しかし、公正な裁判の必要性については、どうだろうか。犯罪が特別に凶悪な場合、地元の感情が過敏になっている場合、情報過剰で公正な陪審団の選定に支障を来たす恐れがある場合には、報道機関を排除すべきなのだろうか。最高裁によれば、その答えはノーである。ウォーレン・E・バーガー最高裁長官は、「言論や出版の事前規制は、最も重大で、容認の余地のない修正第1条の侵害である」と述べている。いま述べたような問題に関しては、被告弁護人や担当検察官へのかん口令、市民感情の影響が少ない場所への裁判地の移動、陪審団の隔離など、判事たちはあらゆる手段を講じることができるのである。
報道機関による裁判取材を扱った主要な裁判としては、「リッチモンド新聞社対バージニア州事件」(1980年)が知られている。そしてこの裁判によって、国民の知る権利が、自由な報道機関の努力によって確立した。ひとりの男性が殺人容疑で逮捕された。ところが裁判では、さまざまな問題から、審理は3度も無効となった。そこで4度目の裁判が始まったとき、判事、検察、被告側弁護士は、そろって傍聴人と報道陣を法廷から排除することで合意した。

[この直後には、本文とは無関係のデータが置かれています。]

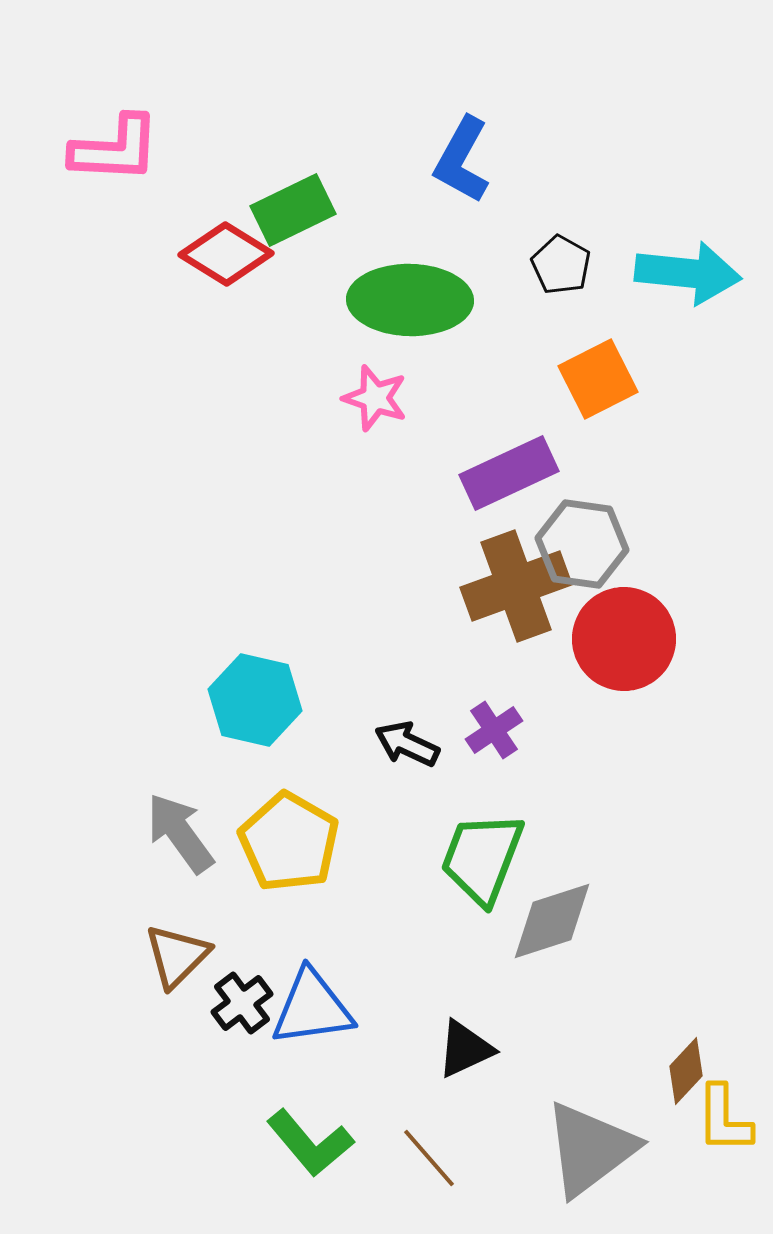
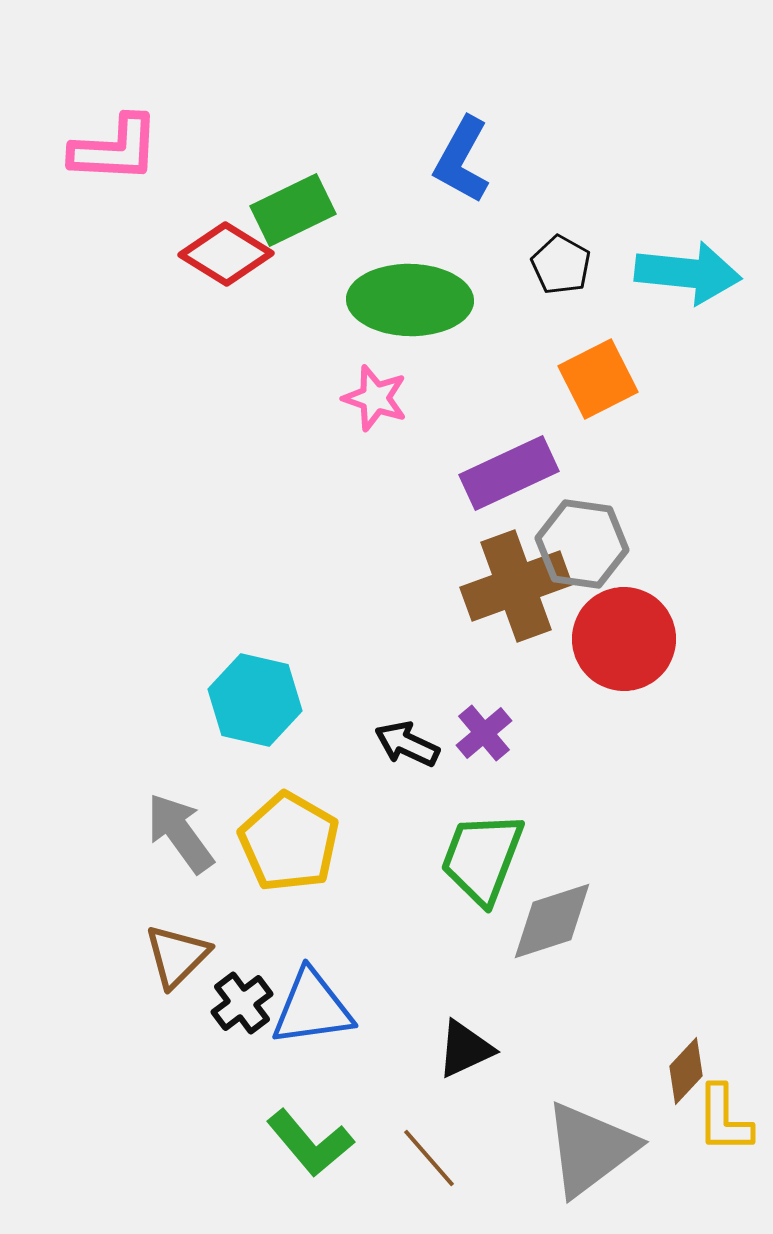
purple cross: moved 10 px left, 3 px down; rotated 6 degrees counterclockwise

地元のリッチモンド新聞社は、法廷の決定を不服として、最高裁に上告した。この重要な判決で、最高裁は、憲法修正第1条と第6条、すなわち報道の自由と公正な裁判を受ける権利の二つは互いに両立し得るとの判断を示した。憲法修正第6条による「迅速で開かれた裁判」の保障は、単に英国の星室裁判所のような密室裁判から被告人を守るだけでなく、一般国民が裁判を傍聴する権利も保障している。しかし、実際上、バージニア州全体はおろか、リッチモンド市の全市民ですら、裁判に立ち会うのは、明らかに不可能だった。そこで、報道陣が裁判の進行を報道し、裁判が公正に行われたことを確かめる手助けをすることが、認められる必要があった。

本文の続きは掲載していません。